Extract exactly and only the lines from the one containing "This screenshot has height=1145, width=768." through the end of the entries below. Pictures should not appear in the copy.

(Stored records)
+ + + + + + +

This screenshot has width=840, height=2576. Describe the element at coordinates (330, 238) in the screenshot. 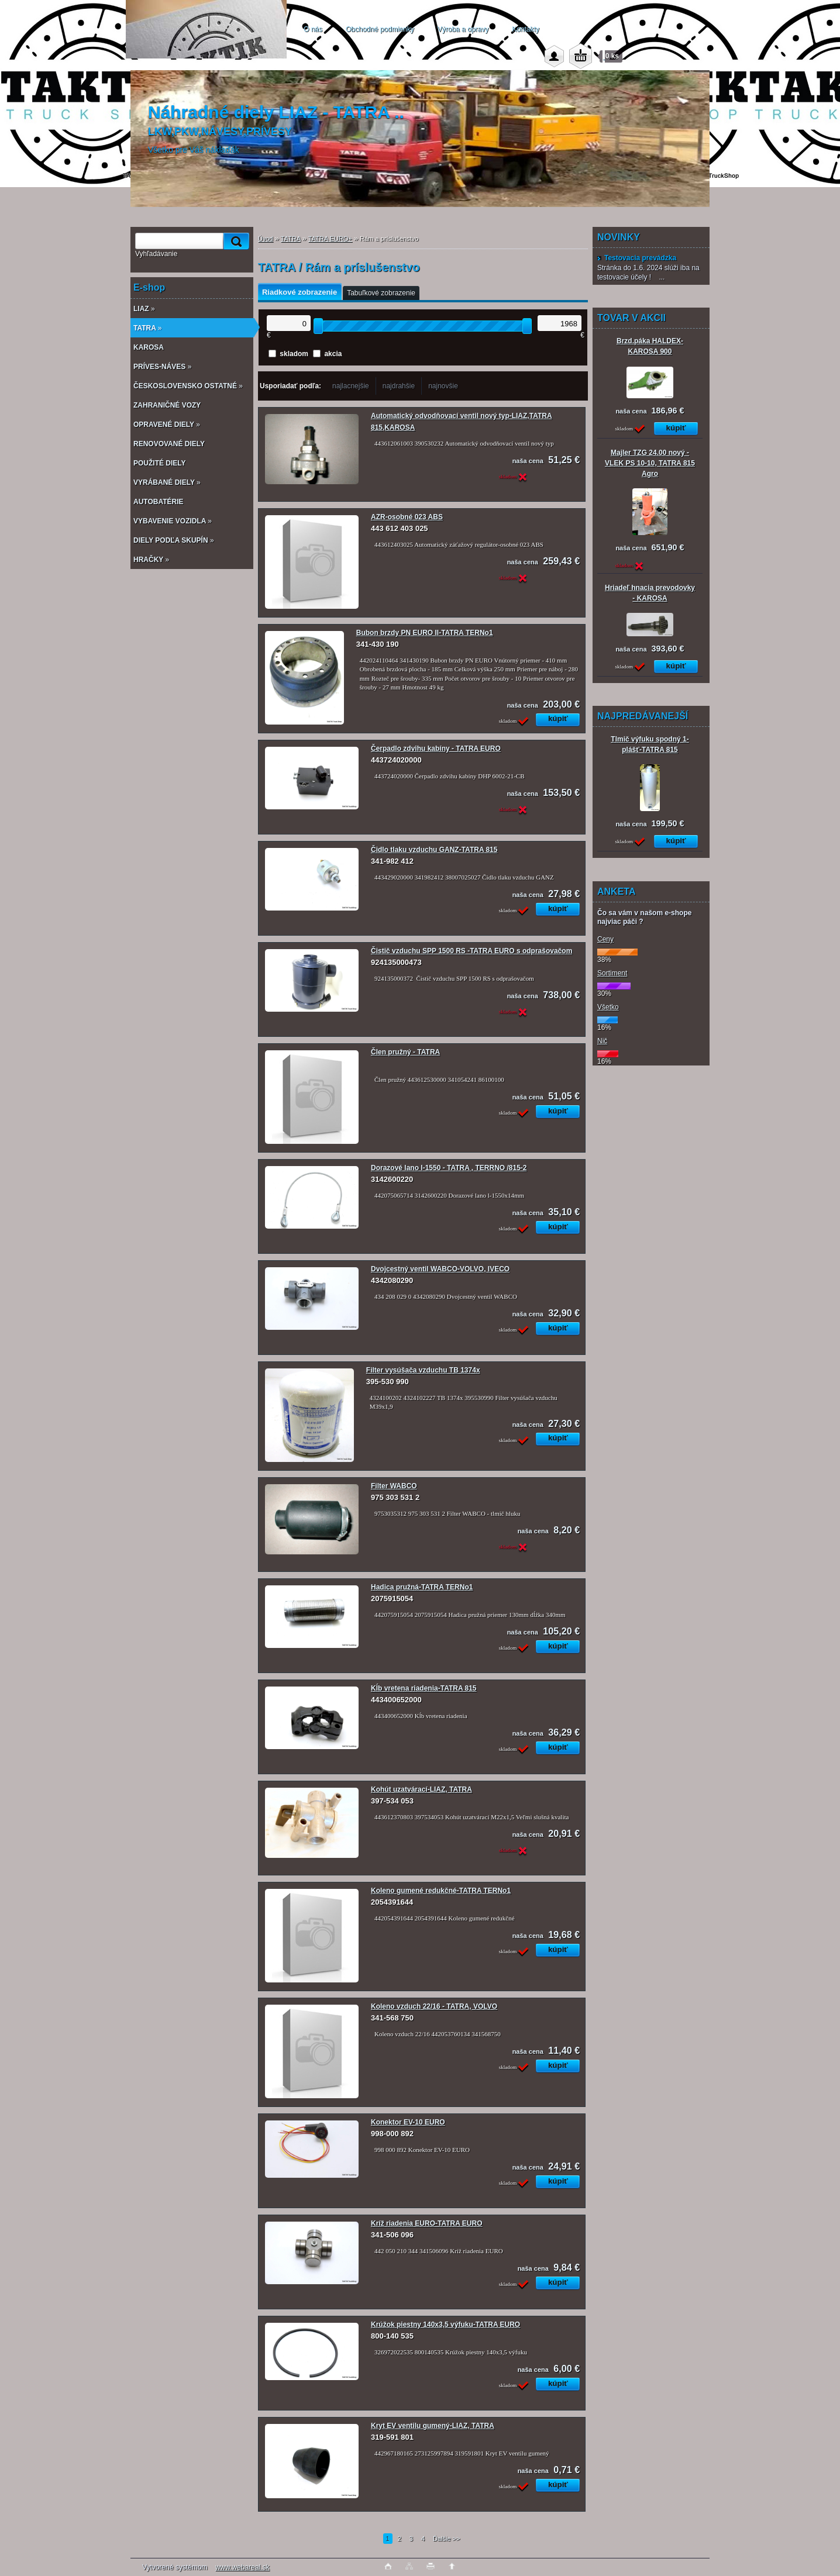

I see `TATRA EURO+` at that location.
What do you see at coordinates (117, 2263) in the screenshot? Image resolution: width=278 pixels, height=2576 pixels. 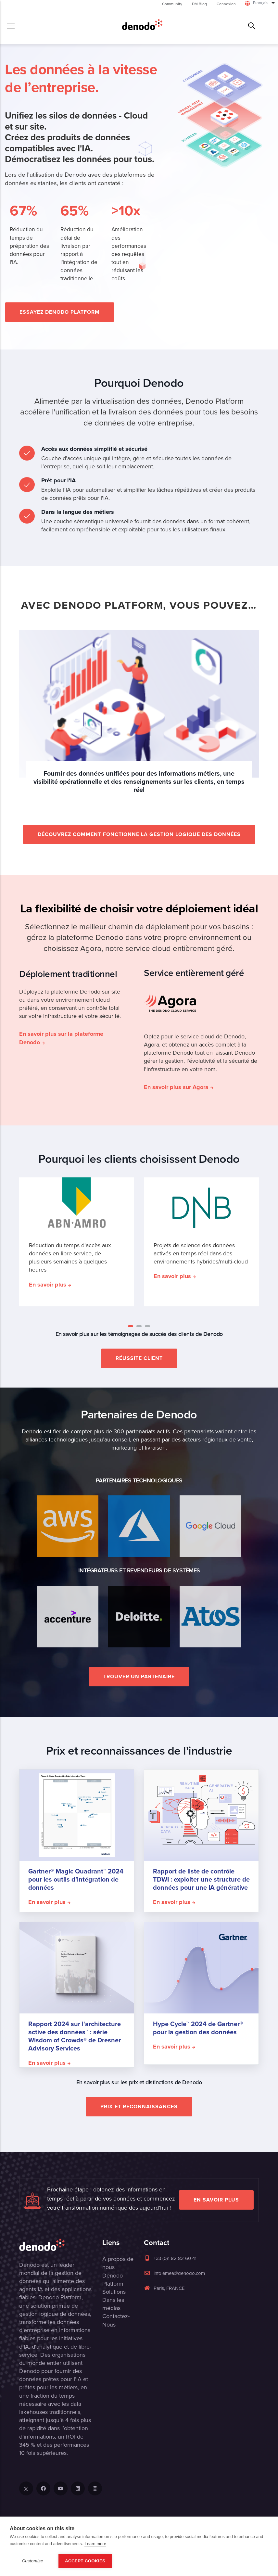 I see `À propos de nous` at bounding box center [117, 2263].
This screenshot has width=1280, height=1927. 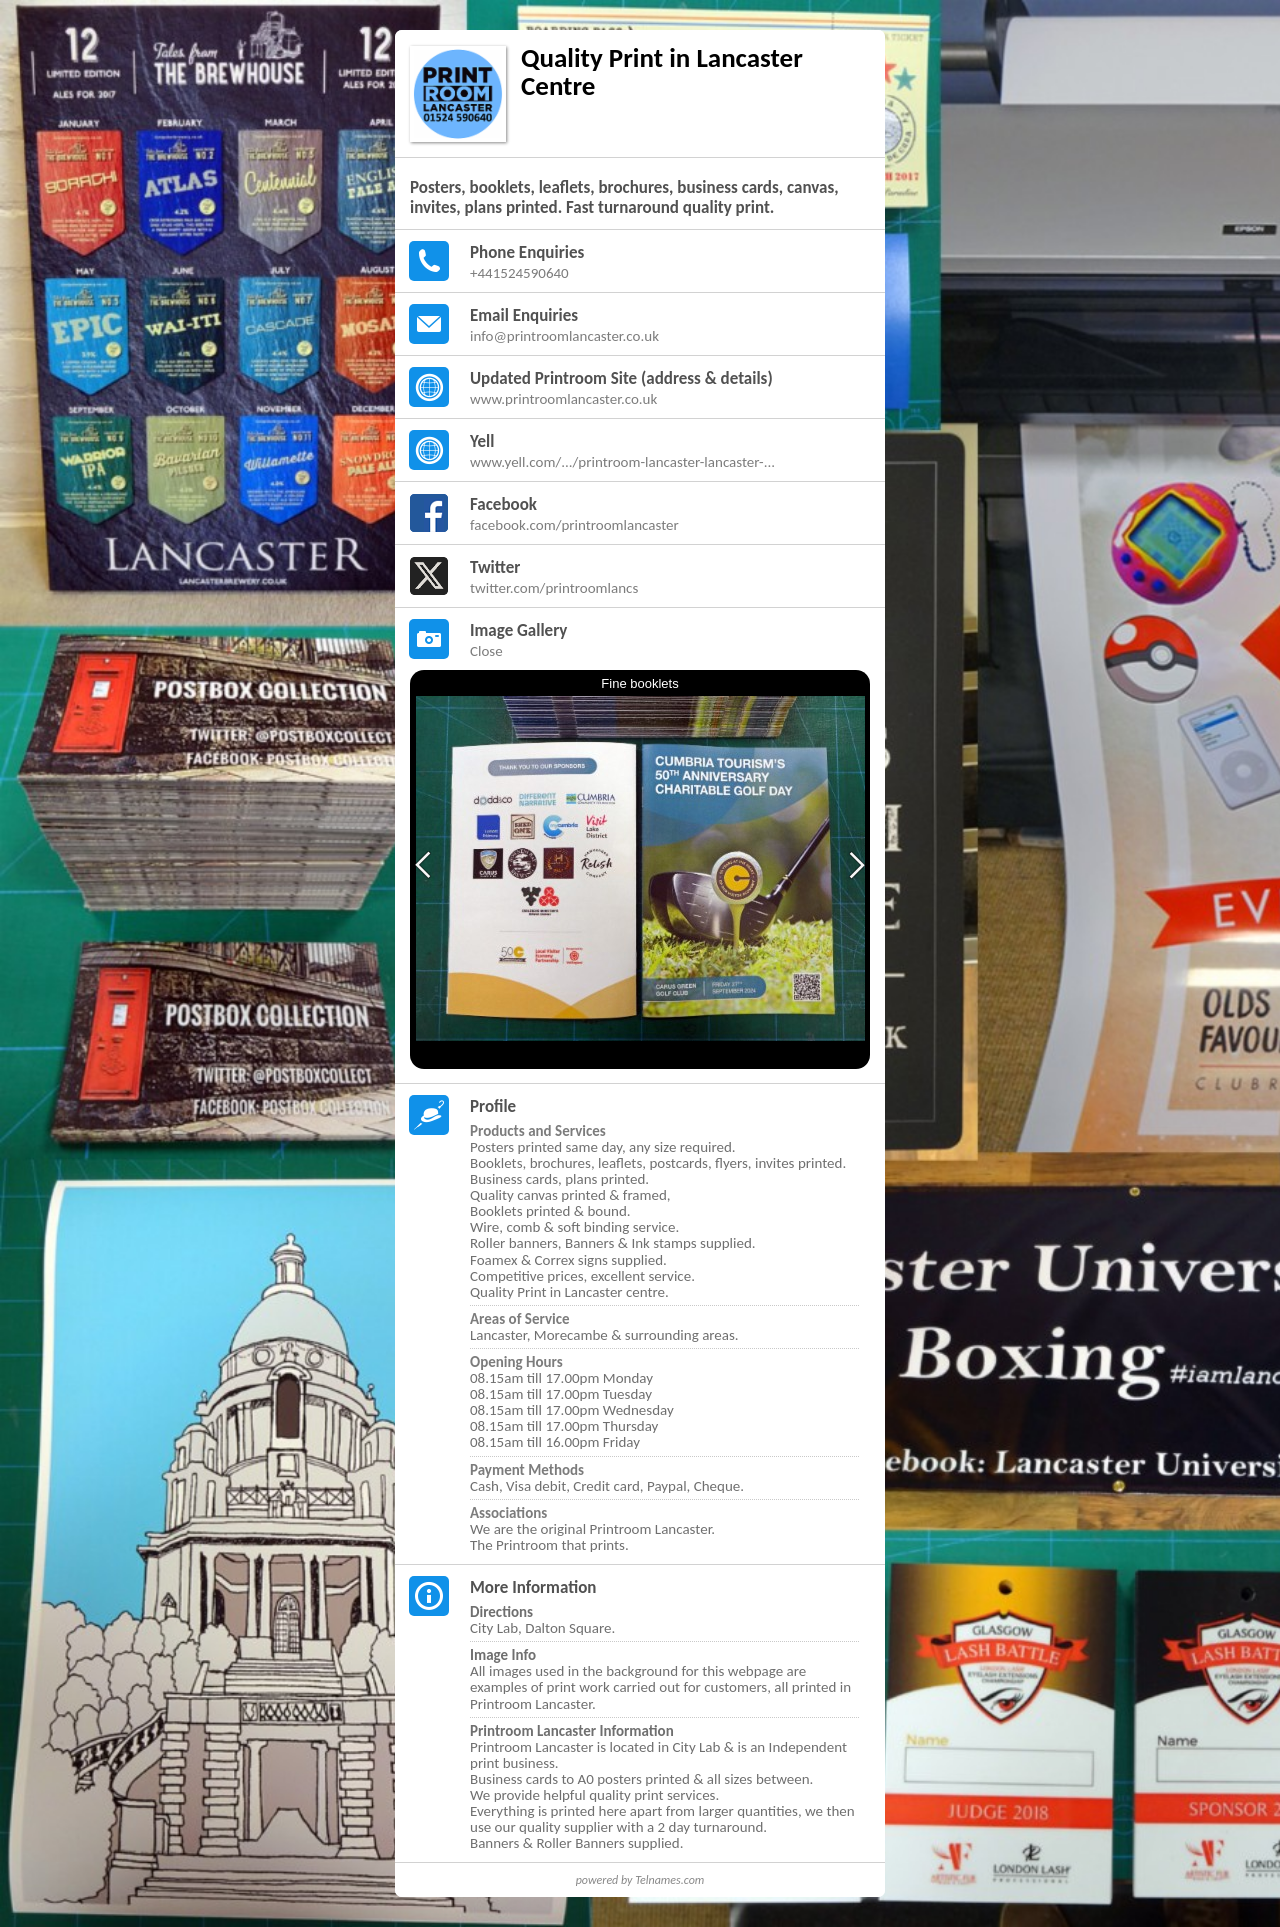 What do you see at coordinates (669, 1880) in the screenshot?
I see `Telnames.com` at bounding box center [669, 1880].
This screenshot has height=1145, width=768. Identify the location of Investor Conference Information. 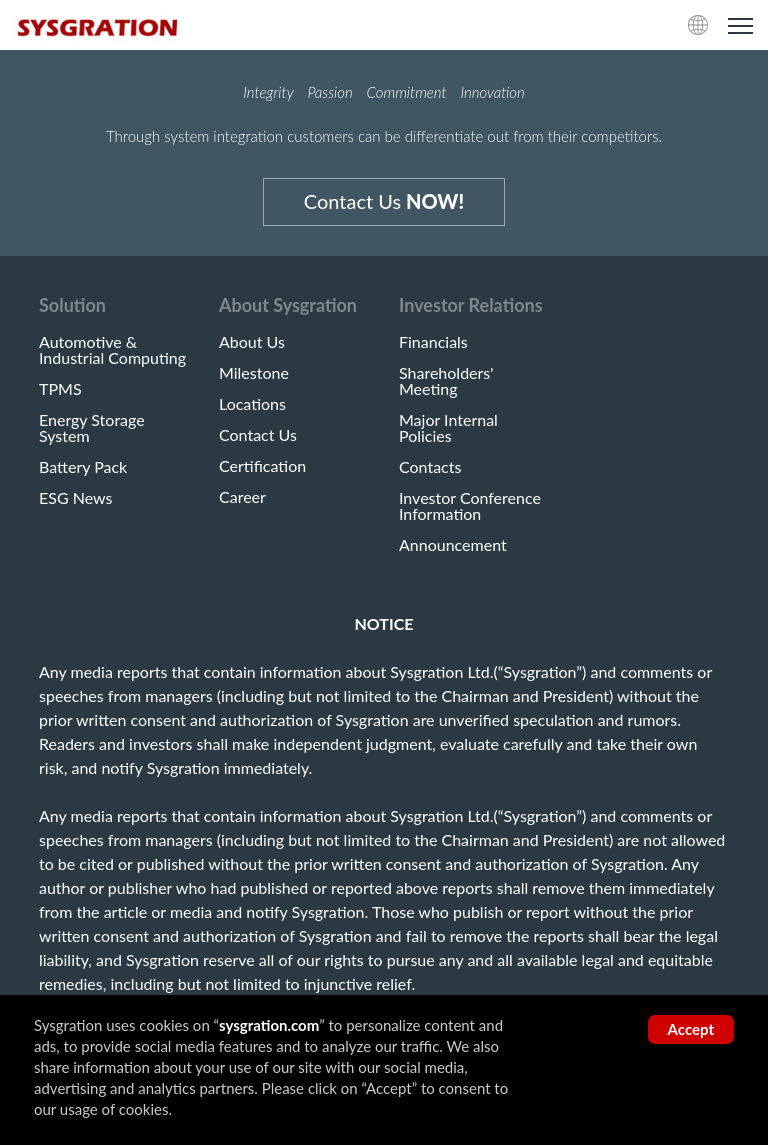
(470, 506).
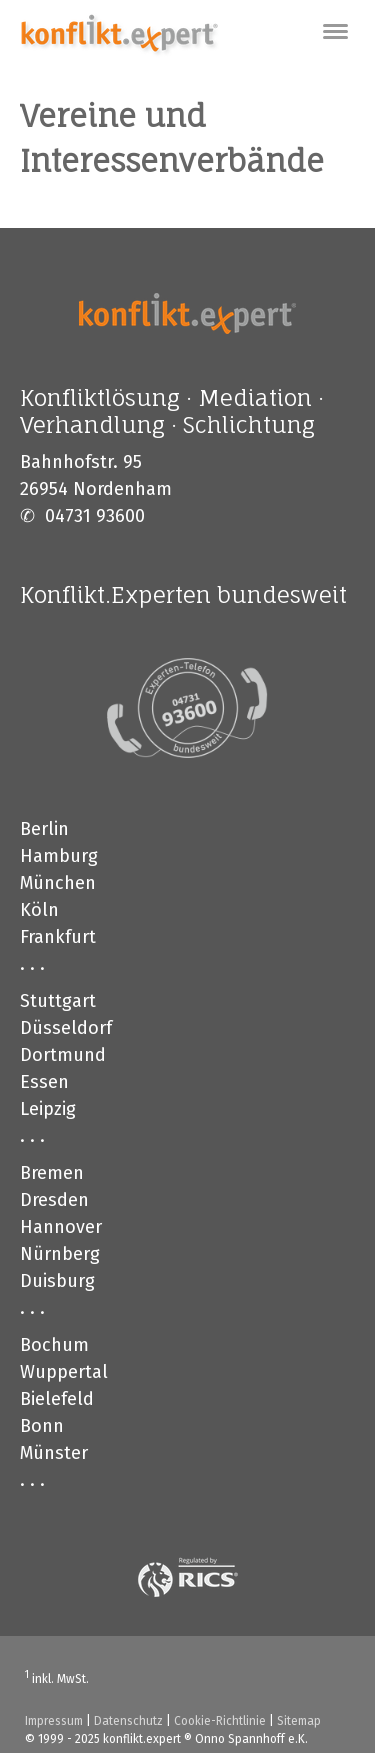 This screenshot has width=375, height=1753. What do you see at coordinates (61, 1227) in the screenshot?
I see `Hannover` at bounding box center [61, 1227].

+ + + + + + +

- _RESPONSE TO THE TASK_
This screenshot has height=1145, width=768. Identify the location of Investor Conference Information. 
(470, 506).
 This screenshot has width=375, height=1753. What do you see at coordinates (61, 1227) in the screenshot?
I see `Hannover` at bounding box center [61, 1227].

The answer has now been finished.